I monumenti medioevali

Treviso possiede molti monumenti architettonici dell'epoca medioevale, tra cui la chiesa di S. Nicolò, la Loggia dei Cavalieri, Porta SS. Quaranta e il Palazzo dei Trecento.

La chiesa di S. Nicolò è molto grande e supera anche il duomo. Si trova nella parte sud-occidentale del centro storico, sulla riva del Sile, in una zona di recente costruzione in quanto gravemente danneggiata dai bombardamenti del 1944.

La Loggia dei Cavalieri fu realizzata nella seconda parte del 1200, quando a Treviso era podestà Andrea da Perugia; si tratta di un edificio in mattoni a pianta quadrilatera, unico nel suo genere. In questo edificio si incontravano i nobili per partecipare a giochi di società. La Loggia non fu più utilizzata dal 13 Dicembre 1388, quando la città fu presa da Venezia. Dopo questa data l'edificio andò in rovina; intorno al 1540 fu costruita una casa dentro la Loggia stessa. In più occasioni se ne prospettava la demolizione, ma tutto questo non accadde per via di Abate Luigi Bailo, un conservatore del patrimonio storico e artistico. Nel 1889 la Loggia diventò di proprietà del Comune di Treviso. Tra il 1910 ed il 1911 fu restaurata dal Comune. Nel 1922 il Comune decise l’abbattimento dei due palazzi che si addossavano su due lati della Loggia.

Porta SS. Quaranta Fu realizzata nel 1516 su progetto di Alessandro Leopardi, dal podestà veneziano Nicolò Vendramin che la battezzò "Porta Vendramina" apponendovi una lapide autocelebrativa. Ciò non piacque al governo della Serenissima che mutò la denominazione e fece rimuovere l'iscrizione (il fornice meridionale riporta tuttora i segni della scalpellatura).

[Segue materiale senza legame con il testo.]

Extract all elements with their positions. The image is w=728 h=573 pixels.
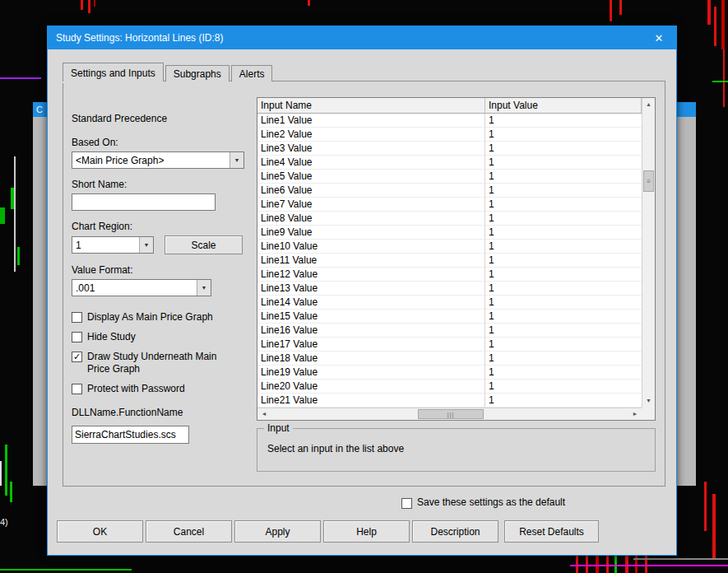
input-value-cell[interactable]: 1 <box>485 170 642 184</box>
checkbox-display-as-main-price-graph[interactable]: Display As Main Price Graph <box>72 311 257 324</box>
table-row[interactable]: Line9 Value1 <box>257 226 642 240</box>
save-default-row[interactable]: Save these settings as the default <box>401 496 565 509</box>
checkbox-draw-study-underneath-main-price-graph[interactable]: ✓Draw Study Underneath Main Price Graph <box>72 351 257 375</box>
table-row[interactable]: Line10 Value1 <box>257 240 642 254</box>
input-value-cell[interactable]: 1 <box>485 352 642 366</box>
chevron-down-icon[interactable]: ▼ <box>139 237 153 253</box>
input-value-cell[interactable]: 1 <box>485 226 642 240</box>
checkbox-unchecked-icon[interactable] <box>72 384 82 394</box>
close-icon[interactable]: ✕ <box>645 32 673 44</box>
table-row[interactable]: Line3 Value1 <box>257 142 642 156</box>
based-on-select[interactable]: <Main Price Graph> ▼ <box>72 151 244 169</box>
table-row[interactable]: Line6 Value1 <box>257 184 642 198</box>
checkbox-checked-icon[interactable]: ✓ <box>72 352 82 362</box>
input-name-cell[interactable]: Line15 Value <box>257 310 485 324</box>
table-row[interactable]: Line8 Value1 <box>257 212 642 226</box>
input-value-cell[interactable]: 1 <box>485 240 642 254</box>
help-button[interactable]: Help <box>323 520 410 543</box>
table-row[interactable]: Line5 Value1 <box>257 170 642 184</box>
table-row[interactable]: Line21 Value1 <box>257 394 642 408</box>
table-row[interactable]: Line18 Value1 <box>257 352 642 366</box>
scale-button[interactable]: Scale <box>165 235 243 254</box>
table-row[interactable]: Line19 Value1 <box>257 366 642 380</box>
input-value-cell[interactable]: 1 <box>485 142 642 156</box>
input-name-cell[interactable]: Line16 Value <box>257 324 485 338</box>
input-value-cell[interactable]: 1 <box>485 324 642 338</box>
vertical-scrollbar-thumb[interactable]: ≡ <box>643 170 654 192</box>
scroll-left-icon[interactable]: ◄ <box>257 408 271 420</box>
description-button[interactable]: Description <box>412 520 498 543</box>
scroll-down-icon[interactable]: ▼ <box>642 394 655 408</box>
chevron-down-icon[interactable]: ▼ <box>197 280 211 296</box>
input-name-cell[interactable]: Line3 Value <box>257 142 485 156</box>
input-value-cell[interactable]: 1 <box>485 296 642 310</box>
table-row[interactable]: Line13 Value1 <box>257 282 642 296</box>
table-row[interactable]: Line16 Value1 <box>257 324 642 338</box>
column-header-input-name[interactable]: Input Name <box>257 98 485 113</box>
input-name-cell[interactable]: Line17 Value <box>257 338 485 352</box>
table-row[interactable]: Line4 Value1 <box>257 156 642 170</box>
input-name-cell[interactable]: Line10 Value <box>257 240 485 254</box>
input-value-cell[interactable]: 1 <box>485 282 642 296</box>
input-name-cell[interactable]: Line2 Value <box>257 128 485 142</box>
table-row[interactable]: Line15 Value1 <box>257 310 642 324</box>
input-name-cell[interactable]: Line11 Value <box>257 254 485 268</box>
input-value-cell[interactable]: 1 <box>485 128 642 142</box>
input-value-cell[interactable]: 1 <box>485 198 642 212</box>
input-name-cell[interactable]: Line6 Value <box>257 184 485 198</box>
reset-defaults-button[interactable]: Reset Defaults <box>504 520 599 543</box>
table-row[interactable]: Line11 Value1 <box>257 254 642 268</box>
tab-alerts[interactable]: Alerts <box>231 65 273 82</box>
input-name-cell[interactable]: Line8 Value <box>257 212 485 226</box>
cancel-button[interactable]: Cancel <box>146 520 232 543</box>
chevron-down-icon[interactable]: ▼ <box>230 152 243 168</box>
column-header-input-value[interactable]: Input Value <box>485 98 642 113</box>
input-value-cell[interactable]: 1 <box>485 184 642 198</box>
table-row[interactable]: Line7 Value1 <box>257 198 642 212</box>
input-value-cell[interactable]: 1 <box>485 380 642 394</box>
input-name-cell[interactable]: Line7 Value <box>257 198 485 212</box>
dll-function-input[interactable] <box>72 426 189 444</box>
horizontal-scrollbar-thumb[interactable]: ||| <box>418 409 484 419</box>
input-value-cell[interactable]: 1 <box>485 212 642 226</box>
tab-subgraphs[interactable]: Subgraphs <box>165 65 230 82</box>
table-row[interactable]: Line12 Value1 <box>257 268 642 282</box>
checkbox-unchecked-icon[interactable] <box>72 312 82 323</box>
table-row[interactable]: Line14 Value1 <box>257 296 642 310</box>
input-name-cell[interactable]: Line20 Value <box>257 380 485 394</box>
value-format-select[interactable]: .001 ▼ <box>72 279 211 296</box>
horizontal-scrollbar[interactable]: ◄ ||| ► <box>257 408 642 420</box>
input-value-cell[interactable]: 1 <box>485 394 642 408</box>
input-name-cell[interactable]: Line18 Value <box>257 352 485 366</box>
input-value-cell[interactable]: 1 <box>485 366 642 380</box>
ok-button[interactable]: OK <box>57 520 143 543</box>
table-row[interactable]: Line17 Value1 <box>257 338 642 352</box>
scroll-right-icon[interactable]: ► <box>628 408 642 420</box>
apply-button[interactable]: Apply <box>234 520 321 543</box>
input-name-cell[interactable]: Line4 Value <box>257 156 485 170</box>
checkbox-protect-with-password[interactable]: Protect with Password <box>72 383 257 395</box>
tab-settings-and-inputs[interactable]: Settings and Inputs <box>63 63 164 82</box>
input-name-cell[interactable]: Line21 Value <box>257 394 485 408</box>
short-name-input[interactable] <box>72 193 216 211</box>
input-name-cell[interactable]: Line9 Value <box>257 226 485 240</box>
input-value-cell[interactable]: 1 <box>485 268 642 282</box>
table-row[interactable]: Line1 Value1 <box>257 114 642 128</box>
scroll-up-icon[interactable]: ▲ <box>642 98 655 111</box>
dialog-titlebar[interactable]: Study Settings: Horizontal Lines (ID:8) … <box>48 26 676 49</box>
input-name-cell[interactable]: Line1 Value <box>257 114 485 128</box>
input-name-cell[interactable]: Line14 Value <box>257 296 485 310</box>
save-default-checkbox[interactable] <box>401 498 412 509</box>
input-value-cell[interactable]: 1 <box>485 156 642 170</box>
input-value-cell[interactable]: 1 <box>485 338 642 352</box>
input-name-cell[interactable]: Line13 Value <box>257 282 485 296</box>
chart-region-select[interactable]: 1 ▼ <box>72 236 154 254</box>
input-value-cell[interactable]: 1 <box>485 310 642 324</box>
checkbox-unchecked-icon[interactable] <box>72 332 82 342</box>
input-value-cell[interactable]: 1 <box>485 254 642 268</box>
checkbox-hide-study[interactable]: Hide Study <box>72 331 257 343</box>
input-name-cell[interactable]: Line19 Value <box>257 366 485 380</box>
input-value-cell[interactable]: 1 <box>485 114 642 128</box>
vertical-scrollbar[interactable]: ▲ ≡ ▼ <box>642 98 655 408</box>
input-name-cell[interactable]: Line12 Value <box>257 268 485 282</box>
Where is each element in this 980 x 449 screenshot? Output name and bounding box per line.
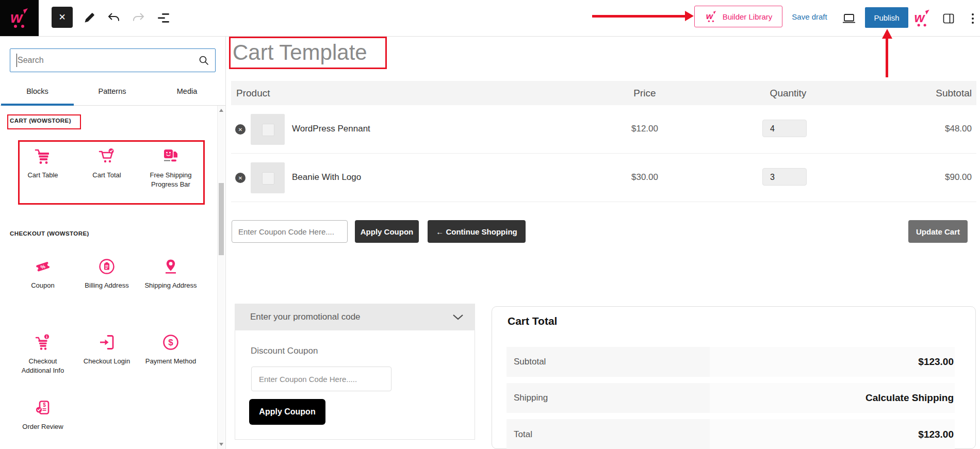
- calculate-shipping-link[interactable]: Calculate Shipping: [710, 383, 955, 413]
- block-item-cart-table[interactable]: Cart Table: [11, 146, 75, 180]
- checkout-additional-info-icon: i: [33, 332, 53, 352]
- billing-address-icon: [97, 257, 117, 276]
- editor-screen: w ✕: [0, 0, 980, 449]
- close-inserter-button[interactable]: ✕: [52, 7, 73, 28]
- quantity-input[interactable]: 4: [762, 120, 807, 137]
- wowstore-logo-block[interactable]: w: [0, 0, 39, 36]
- order-review-icon: $: [33, 398, 53, 418]
- chevron-down-icon[interactable]: [452, 314, 464, 320]
- shipping-address-icon: [161, 257, 181, 276]
- remove-item-button[interactable]: ✕: [235, 173, 246, 183]
- update-cart-button[interactable]: Update Cart: [908, 220, 968, 243]
- cart-table-body: ✕ WordPress Pennant $12.00 4 $48.00 ✕ Be…: [231, 105, 976, 202]
- tab-patterns[interactable]: Patterns: [75, 77, 150, 105]
- scroll-up-icon[interactable]: [219, 109, 223, 112]
- wowstore-settings-button[interactable]: w: [912, 8, 933, 28]
- scroll-down-icon[interactable]: [219, 443, 223, 446]
- builder-library-button[interactable]: w Builder Library: [694, 6, 782, 27]
- cart-table-icon: [33, 146, 53, 166]
- block-search: [10, 48, 216, 72]
- product-subtotal: $48.00: [869, 124, 972, 134]
- coupon-code-input[interactable]: [232, 220, 348, 243]
- svg-text:w: w: [706, 11, 713, 21]
- svg-text:$: $: [168, 338, 173, 347]
- product-name: WordPress Pennant: [292, 124, 370, 134]
- close-icon: ✕: [58, 12, 66, 23]
- preview-button[interactable]: [841, 12, 857, 25]
- column-header-product: Product: [236, 81, 270, 105]
- svg-text:w: w: [914, 10, 926, 25]
- promo-code-accordion-header[interactable]: Enter your promotional code: [235, 304, 475, 330]
- block-item-order-review[interactable]: $ Order Review: [11, 398, 75, 431]
- search-input[interactable]: [10, 48, 216, 72]
- tab-media[interactable]: Media: [150, 77, 224, 105]
- product-price: $12.00: [593, 124, 696, 134]
- publish-button[interactable]: Publish: [865, 7, 908, 28]
- scrollbar-thumb[interactable]: [219, 183, 224, 255]
- row-label: Shipping: [507, 383, 710, 413]
- product-price: $30.00: [593, 172, 696, 182]
- cart-table-header: Product Price Quantity Subtotal: [231, 81, 976, 105]
- image-placeholder-icon: [262, 172, 274, 185]
- product-thumbnail: [251, 162, 285, 193]
- desktop-preview-icon: [842, 13, 856, 24]
- list-view-icon: [156, 12, 171, 24]
- coupon-icon: %: [33, 257, 53, 276]
- editor-canvas: Cart Template Product Price Quantity Sub…: [225, 36, 980, 449]
- row-value: $123.00: [710, 419, 955, 449]
- apply-coupon-button[interactable]: Apply Coupon: [249, 399, 325, 425]
- block-item-checkout-login[interactable]: Checkout Login: [75, 332, 139, 366]
- svg-text:$: $: [43, 402, 46, 408]
- quantity-input[interactable]: 3: [762, 168, 807, 186]
- cart-row[interactable]: ✕ Beanie With Logo $30.00 3 $90.00: [231, 154, 976, 202]
- cart-total-icon: [97, 146, 117, 166]
- redo-button[interactable]: [130, 11, 146, 24]
- continue-shopping-button[interactable]: ← Continue Shopping: [428, 220, 526, 243]
- save-draft-button[interactable]: Save draft: [785, 9, 834, 24]
- apply-coupon-button[interactable]: Apply Coupon: [355, 220, 419, 243]
- image-placeholder-icon: [262, 124, 274, 136]
- redo-icon: [132, 11, 145, 24]
- close-icon: ✕: [238, 127, 242, 132]
- row-label: Subtotal: [507, 347, 710, 377]
- block-item-payment-method[interactable]: $ Payment Method: [139, 332, 203, 366]
- column-header-subtotal: Subtotal: [936, 81, 972, 105]
- close-icon: ✕: [238, 175, 242, 181]
- options-menu-button[interactable]: [969, 10, 977, 27]
- remove-item-button[interactable]: ✕: [235, 124, 246, 135]
- builder-library-label: Builder Library: [723, 12, 773, 21]
- text-cursor: [17, 54, 17, 67]
- editor-topbar: w ✕: [0, 0, 980, 37]
- product-thumbnail: [251, 114, 285, 145]
- cart-total-row-subtotal: Subtotal $123.00: [507, 347, 955, 377]
- cart-total-card: Cart Total Subtotal $123.00 Shipping Cal…: [492, 306, 976, 449]
- sidebar-scrollbar[interactable]: [217, 106, 225, 449]
- column-header-quantity: Quantity: [737, 81, 840, 105]
- undo-button[interactable]: [106, 11, 122, 24]
- promo-code-panel: Discount Coupon Apply Coupon: [235, 330, 475, 440]
- free-shipping-progress-bar-icon: [161, 146, 181, 166]
- cart-total-row-shipping: Shipping Calculate Shipping: [507, 383, 955, 413]
- sidebar-panel-icon: [942, 12, 955, 25]
- block-item-cart-total[interactable]: Cart Total: [75, 146, 139, 180]
- block-item-free-shipping-progress-bar[interactable]: Free Shipping Progress Bar: [139, 146, 203, 189]
- discount-coupon-input[interactable]: [251, 367, 391, 391]
- row-label: Total: [507, 419, 710, 449]
- block-item-coupon[interactable]: % Coupon: [11, 257, 75, 290]
- settings-panel-toggle[interactable]: [942, 12, 955, 25]
- payment-method-icon: $: [161, 332, 181, 352]
- cart-row[interactable]: ✕ WordPress Pennant $12.00 4 $48.00: [231, 105, 976, 154]
- svg-text:w: w: [10, 9, 23, 26]
- tab-blocks[interactable]: Blocks: [0, 77, 75, 105]
- block-item-checkout-additional-info[interactable]: i Checkout Additional Info: [11, 332, 75, 375]
- inserter-tabs: Blocks Patterns Media: [0, 77, 225, 106]
- list-view-button[interactable]: [156, 11, 171, 25]
- wowstore-logo-icon: w: [912, 9, 932, 27]
- edit-tool-button[interactable]: [83, 10, 97, 25]
- product-name: Beanie With Logo: [292, 172, 361, 182]
- block-item-billing-address[interactable]: Billing Address: [75, 257, 139, 290]
- block-inserter-sidebar: Blocks Patterns Media CART (WOWSTORE) Ca…: [0, 36, 226, 449]
- page-title[interactable]: Cart Template: [233, 40, 367, 65]
- block-item-shipping-address[interactable]: Shipping Address: [139, 257, 203, 290]
- row-value: $123.00: [710, 347, 955, 377]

Il Palazzo dei Trecento fu costruito nel 1185 come sala per assemblee sostituendo l'antico edificio nei pressi del Duomo; il suo completamento risale al 1268, anno in cui fu portato a compimento anche un edificio attiguo adibito a carcere. Attorno al palazzo, che ormai era diventato centro della vita politico-amministrativa, sorsero presto numerose botteghe. Nel 1546, sotto il volto del palazzo, se ne contavano quarantaquattro, affittate dal Comune. Tra la fine dell’800 il Palazzo ha subito numerose vicissitudini che hanno mutato l'aspetto definito con i lavori del 1552, aspetto a noi noto grazie alle fedeli riproduzioni, tra gli altri, di Medoro Coghetto e Antonio Sala.